Las metodologías ágiles dan un giro radical a esta perspectiva, transformando el "fallo" en una herramienta valiosa de aprendizaje y mejora continua. En lugar de evitar los errores a toda costa, nos invitan a "fallar rápido" (fail fast) como una estrategia deliberada para descubrir las debilidades de nuestras soluciones en etapas tempranas del desarrollo. Cada iteración fallida no es un fracaso, sino una oportunidad de obtener información crucial que nos ayuda a refinar nuestra comprensión del problema y ajustar el rumbo de nuestro proyecto. Este enfoque nos permite identificar obstáculos, validar hipótesis y, lo más importante, aprender de manera eficiente antes de invertir demasiados recursos en una dirección equivocada.

Este patrón no se limita al mundo del software o la cerámica. Lo vemos también en alguien que aprende un nuevo idioma cometiendo errores al hablarlo en voz alta, en deportistas que repiten un movimiento hasta que se vuelve instintivo, o incluso en relaciones personales, donde la honestidad y los tropiezos a veces construyen más que la perfección fingida.

Un entorno seguro

Este paralelismo entre el proceso de aprendizaje infantil y las metodologías ágiles no es casual. Así como los padres crean un entorno seguro donde el niño puede experimentar y fallar sin consecuencias negativas, las metodologías ágiles buscan establecer un marco de trabajo donde los equipos puedan innovar, probar y aprender de sus errores de manera constructiva. La celebración de los pequeños logros, como aplaudir los primeros pasos tambaleantes de un bebé, encuentra su equivalente en la valoración de los "productos mínimos viables" y las iteraciones tempranas en el desarrollo ágil.
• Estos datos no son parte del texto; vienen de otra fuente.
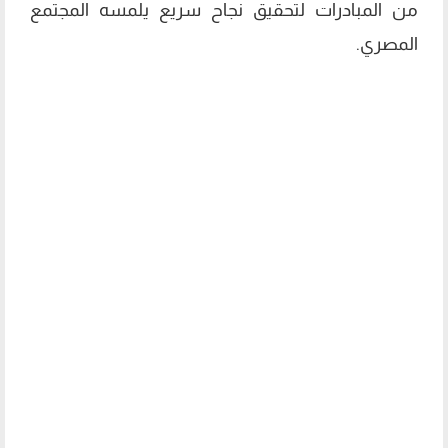
من المبادرات لتحقيق نجاح سريع يلمسه المجتمع
المصري.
Podemos ver cómo en la historia de la clase de cerámica existe un paralelismo entre la práctica y las soluciones parciales (o entregas tempranas). El grupo Cantidad practicó un enfoque ágil sin saberlo, mientras que el grupo Calidad reflejó la presión de la gestión tradicional por un resultado perfecto desde el inicio. El grupo que produjo múltiples piezas estaba, sin saberlo, aplicando los principios de iteración rápida, aprendizaje a través de la experiencia y mejora continua. Cada pieza de cerámica representaba una oportunidad de experimentar, fallar y aprender algo nuevo, de manera similar a cómo las entregas al final de cada etapa en un proyecto ágil permiten al equipo refinar su enfoque y mejorar sus resultados.

Aunque las metodologías ágiles nacieron en el mundo del desarrollo de software, sus principios fundamentales - la iteración rápida, el feedback temprano, y la valoración del aprendizaje a través de la experiencia - son aplicables a prácticamente cualquier campo. Ya sea en educación, arte, negocios o desarrollo personal, la disposición a "fallar rápido" y aprender de cada intento nos permite alcanzar resultados que superan lo que podríamos haber logrado persiguiendo la perfección desde el primer momento.

Sin embargo, es importante reconocer que el enfoque de “fallar rápido” y las metodologías ágiles no son universales. En entornos donde el precio por fallar es extremadamente alto —como en la construcción de infraestructura crítica, la medicina o la aviación—, los errores pueden tener consecuencias irreversibles que superan el valor del aprendizaje iterativo. En tales casos, la planificación exhaustiva de la gestión tradicional o la precisión sistemática de Lean pueden ser más adecuadas, recordándonos que el éxito depende no solo de abrazar el fracaso, sino de elegir el método correcto para el contexto. Así, mientras el bebé aprende a caminar en un entorno seguro y el ceramista perfecciona su arte con cada pieza, los equipos deben discernir cuándo el riesgo de caer justifica la lección que deja.